- **EXERCISE GOAL**: Return every line of the data that contains the string "לבחון".

PROVIDED INFORMATION below:

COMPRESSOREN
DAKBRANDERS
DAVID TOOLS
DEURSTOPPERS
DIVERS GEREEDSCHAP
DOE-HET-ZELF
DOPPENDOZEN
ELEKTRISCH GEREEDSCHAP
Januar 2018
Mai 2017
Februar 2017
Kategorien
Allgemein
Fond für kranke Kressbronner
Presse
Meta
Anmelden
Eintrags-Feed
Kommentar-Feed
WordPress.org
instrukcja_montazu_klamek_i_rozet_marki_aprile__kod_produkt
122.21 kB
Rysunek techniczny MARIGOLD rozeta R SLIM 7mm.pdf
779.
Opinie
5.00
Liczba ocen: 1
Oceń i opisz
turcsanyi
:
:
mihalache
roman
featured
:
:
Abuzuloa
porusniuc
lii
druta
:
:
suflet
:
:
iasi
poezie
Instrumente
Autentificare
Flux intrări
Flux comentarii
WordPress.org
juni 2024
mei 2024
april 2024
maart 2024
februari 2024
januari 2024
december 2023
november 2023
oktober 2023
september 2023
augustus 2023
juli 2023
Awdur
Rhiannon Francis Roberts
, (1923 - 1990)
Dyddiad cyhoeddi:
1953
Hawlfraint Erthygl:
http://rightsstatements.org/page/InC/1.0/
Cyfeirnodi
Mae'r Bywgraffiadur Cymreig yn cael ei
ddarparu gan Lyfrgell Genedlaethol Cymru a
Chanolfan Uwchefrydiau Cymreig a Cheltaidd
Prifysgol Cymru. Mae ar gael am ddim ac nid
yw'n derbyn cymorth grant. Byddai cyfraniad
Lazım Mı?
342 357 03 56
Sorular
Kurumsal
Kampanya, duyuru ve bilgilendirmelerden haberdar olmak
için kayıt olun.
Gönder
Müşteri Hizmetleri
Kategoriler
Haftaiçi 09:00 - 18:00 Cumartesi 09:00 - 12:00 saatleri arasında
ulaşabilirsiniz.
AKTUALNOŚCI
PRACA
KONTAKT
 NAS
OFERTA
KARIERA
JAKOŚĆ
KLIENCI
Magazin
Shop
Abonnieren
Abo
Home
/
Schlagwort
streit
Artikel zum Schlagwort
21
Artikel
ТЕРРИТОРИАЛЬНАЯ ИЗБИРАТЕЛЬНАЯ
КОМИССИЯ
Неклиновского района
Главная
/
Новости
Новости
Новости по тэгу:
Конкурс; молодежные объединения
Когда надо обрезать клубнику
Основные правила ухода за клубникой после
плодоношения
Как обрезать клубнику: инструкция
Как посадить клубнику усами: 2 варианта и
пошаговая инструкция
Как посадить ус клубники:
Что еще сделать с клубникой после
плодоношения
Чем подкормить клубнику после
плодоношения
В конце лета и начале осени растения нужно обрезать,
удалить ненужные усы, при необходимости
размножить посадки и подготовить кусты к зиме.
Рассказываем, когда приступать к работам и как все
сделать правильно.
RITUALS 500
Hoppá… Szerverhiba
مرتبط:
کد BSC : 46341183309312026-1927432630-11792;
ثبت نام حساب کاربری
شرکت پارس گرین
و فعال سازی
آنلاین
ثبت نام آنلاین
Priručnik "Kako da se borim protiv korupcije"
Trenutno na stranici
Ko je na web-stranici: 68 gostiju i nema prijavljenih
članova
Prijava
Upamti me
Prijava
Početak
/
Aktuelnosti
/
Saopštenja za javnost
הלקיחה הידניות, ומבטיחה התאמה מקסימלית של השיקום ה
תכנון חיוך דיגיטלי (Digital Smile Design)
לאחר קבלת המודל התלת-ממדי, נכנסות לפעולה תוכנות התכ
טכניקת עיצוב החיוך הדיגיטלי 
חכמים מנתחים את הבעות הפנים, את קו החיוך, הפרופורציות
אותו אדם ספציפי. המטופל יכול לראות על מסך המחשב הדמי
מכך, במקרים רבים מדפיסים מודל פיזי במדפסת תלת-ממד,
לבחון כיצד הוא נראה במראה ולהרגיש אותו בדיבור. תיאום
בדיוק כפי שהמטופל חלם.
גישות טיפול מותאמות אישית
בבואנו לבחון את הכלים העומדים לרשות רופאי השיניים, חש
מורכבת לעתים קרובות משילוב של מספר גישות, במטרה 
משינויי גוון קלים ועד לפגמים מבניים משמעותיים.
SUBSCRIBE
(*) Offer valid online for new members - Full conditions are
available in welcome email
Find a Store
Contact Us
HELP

End of PROVIDED INFORMATION.

- **ANSWER BOX**:
לבחון כיצד הוא נראה במראה ולהרגיש אותו בדיבור. תיאום
בבואנו לבחון את הכלים העומדים לרשות רופאי השיניים, חש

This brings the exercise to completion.